Extracted page text data
______

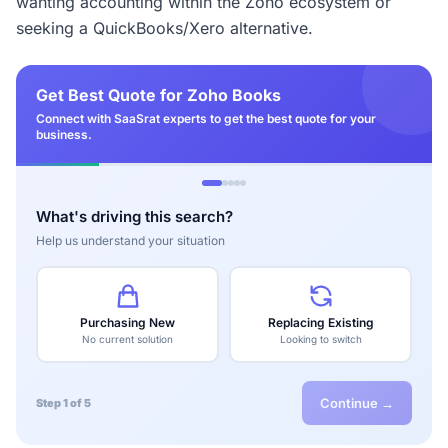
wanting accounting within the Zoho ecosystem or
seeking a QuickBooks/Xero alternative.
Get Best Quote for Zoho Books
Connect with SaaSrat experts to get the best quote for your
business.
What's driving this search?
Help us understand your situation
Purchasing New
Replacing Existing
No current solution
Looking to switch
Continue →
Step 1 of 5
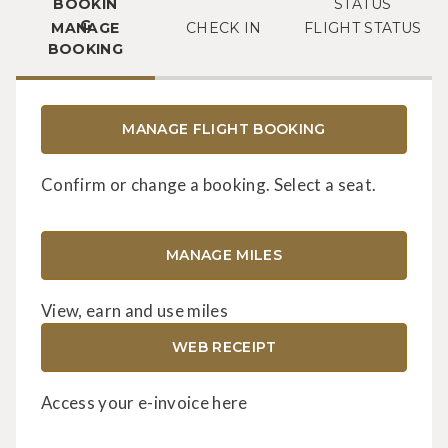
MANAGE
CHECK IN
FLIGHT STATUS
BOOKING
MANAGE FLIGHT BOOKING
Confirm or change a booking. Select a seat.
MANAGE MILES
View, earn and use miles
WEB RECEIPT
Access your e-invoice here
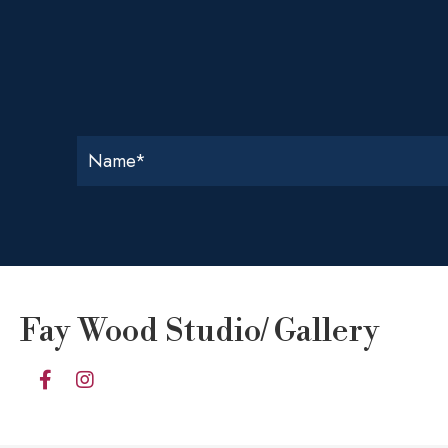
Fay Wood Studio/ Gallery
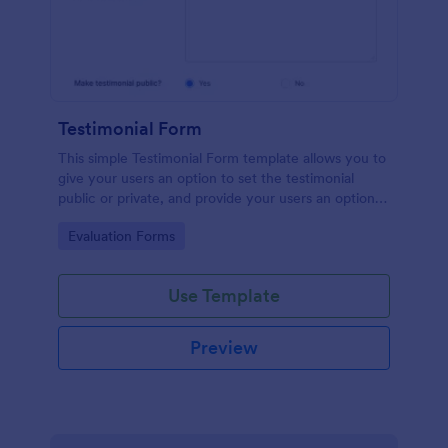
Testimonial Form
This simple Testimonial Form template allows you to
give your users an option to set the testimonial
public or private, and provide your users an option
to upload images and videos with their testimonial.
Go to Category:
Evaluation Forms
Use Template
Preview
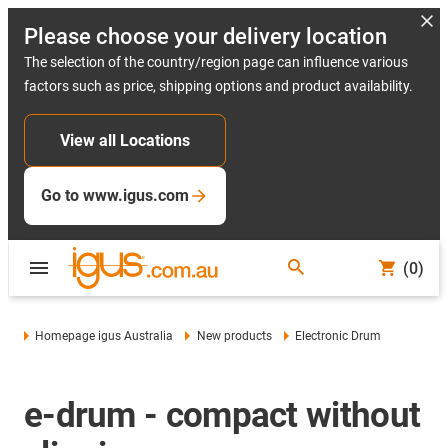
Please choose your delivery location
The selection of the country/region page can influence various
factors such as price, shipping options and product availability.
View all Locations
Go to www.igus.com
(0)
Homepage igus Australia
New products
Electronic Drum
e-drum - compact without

______

§ WHAT YOU ARE ASKED TO DO
Every line above that holds "MANAGE" counts once; state the total and nothing else.

§ TASK RESULT
3